Au milieu de l'atmosphère toute studieuse d'un atelier de copistes dirigé par l'original Raoulet d'Orléans, une intrigue se noue autour du plagiat de l'une des deux commandes royales en cours passées par Charles V, les Chroniques de France ; sujet encore une fois de grande actualité à l'époque du tout numérique et des supports dématérialisés et multipliables à l'envi ! Cette œuvre a pour mérite de plonger le personnage principal dans une réflexion sur son (notre) rapport à l'Histoire car elle relate la succession des règnes jusqu'à celui du souverain à la tête du pays au moment de la commande, Charles V. Jusqu'où ces chroniques sont-elles donc objectives et où commence la possible propagande ?

L'autre œuvre sur laquelle se penchent les copistes de Raoulet est intemporelle : une réflexion d'Aristote sur la politique. Elle présente donc un savoir sans frontières qui traverse les siècles sans dépeindre une réalité immédiate. Elle offre donc un autre point de vue sur l'Histoire et son analyse.

La fresque est minutieuse, telle une lettrine, savoureuse et enrichissante tant par ce qu'elle nous apprend du passé que par l'éclairage qu'elle apporte à notre ère virtuelle. 

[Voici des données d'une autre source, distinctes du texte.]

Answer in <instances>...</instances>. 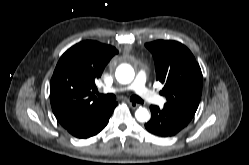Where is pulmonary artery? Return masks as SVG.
Here are the masks:
<instances>
[{
	"mask_svg": "<svg viewBox=\"0 0 249 165\" xmlns=\"http://www.w3.org/2000/svg\"><path fill=\"white\" fill-rule=\"evenodd\" d=\"M115 91H135L143 100L153 104H163L164 99L146 86V75L139 72L133 83L127 86L116 88Z\"/></svg>",
	"mask_w": 249,
	"mask_h": 165,
	"instance_id": "1",
	"label": "pulmonary artery"
}]
</instances>
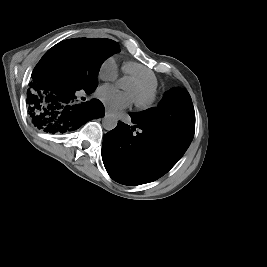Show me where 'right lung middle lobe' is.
<instances>
[{
	"label": "right lung middle lobe",
	"instance_id": "dd1d6c3e",
	"mask_svg": "<svg viewBox=\"0 0 267 267\" xmlns=\"http://www.w3.org/2000/svg\"><path fill=\"white\" fill-rule=\"evenodd\" d=\"M119 51L118 43L110 39H68L49 49L34 71L43 66L63 76L77 90L94 91L101 64Z\"/></svg>",
	"mask_w": 267,
	"mask_h": 267
}]
</instances>
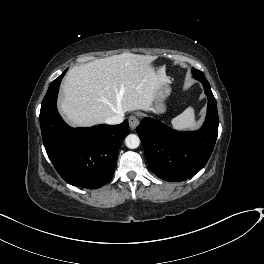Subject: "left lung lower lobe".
<instances>
[{
	"label": "left lung lower lobe",
	"mask_w": 264,
	"mask_h": 264,
	"mask_svg": "<svg viewBox=\"0 0 264 264\" xmlns=\"http://www.w3.org/2000/svg\"><path fill=\"white\" fill-rule=\"evenodd\" d=\"M194 78L203 84L208 97L207 116L200 130L179 132L150 118L142 119L136 129L150 170L166 181H183L199 172L211 156L217 139L216 100L205 76Z\"/></svg>",
	"instance_id": "obj_1"
}]
</instances>
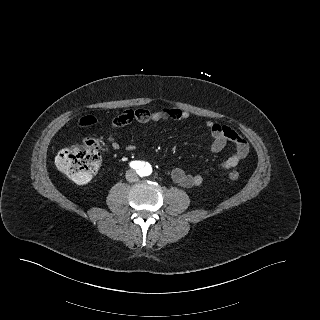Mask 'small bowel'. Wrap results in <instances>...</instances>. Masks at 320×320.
<instances>
[{
	"mask_svg": "<svg viewBox=\"0 0 320 320\" xmlns=\"http://www.w3.org/2000/svg\"><path fill=\"white\" fill-rule=\"evenodd\" d=\"M188 118L189 113L187 111L176 107H164L155 112H150L147 109H128L122 111L113 119L111 123V133L108 135L107 140L111 148L118 151L121 149V145L112 134V130L114 129L129 125L133 122L148 124L168 119L184 121ZM206 126L212 138L210 147L212 153L221 152L228 143H232L235 147L234 153L221 163L220 168L222 170L233 169L245 159L248 154V144L233 129L212 121H207ZM134 148L133 145H128L126 150L133 151ZM171 178L175 183L184 188H192L201 185L205 180V175L189 173L180 167H175L171 170Z\"/></svg>",
	"mask_w": 320,
	"mask_h": 320,
	"instance_id": "obj_1",
	"label": "small bowel"
}]
</instances>
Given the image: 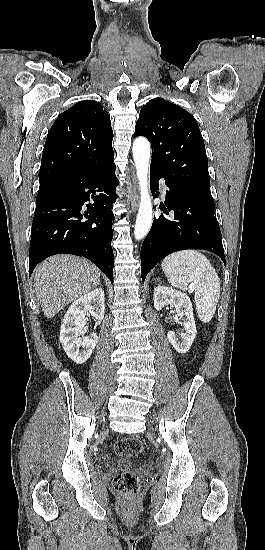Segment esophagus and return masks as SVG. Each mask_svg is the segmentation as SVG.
Instances as JSON below:
<instances>
[{"label":"esophagus","instance_id":"obj_1","mask_svg":"<svg viewBox=\"0 0 265 550\" xmlns=\"http://www.w3.org/2000/svg\"><path fill=\"white\" fill-rule=\"evenodd\" d=\"M132 182H133V190H132V193L130 195V203H131L132 209L136 210L137 207H138L139 196H138V193H137L136 177H135L134 172L132 173Z\"/></svg>","mask_w":265,"mask_h":550}]
</instances>
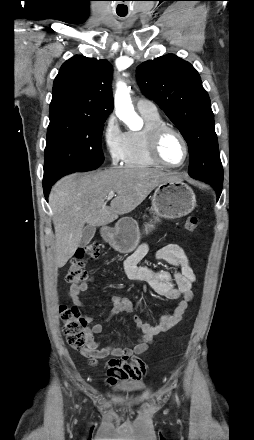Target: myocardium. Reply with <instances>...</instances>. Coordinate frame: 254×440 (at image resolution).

Un petit bijou de mise en abîme à travers les âges qui met les copistes à l'honneur, avec en prime la visite des tripots parisiens, des venelles et ateliers en tout genre sous un angle plus que vivant et pittoresque et à l'ombre du gibet de Montfaucon dont la description occupe longuement les premières pages du livre ; et pour cause, lui aussi aura son rôle à jouer et sa présence embrasse les faits d'un bout à l'autre du livre.

J'avoue, la lecture s'est faite crayon en main et le nez dans le dictionnaire - un beau voyage terminologique en prime, que je suis loin d'avoir mené à bien tant les termes soulignés sont foison.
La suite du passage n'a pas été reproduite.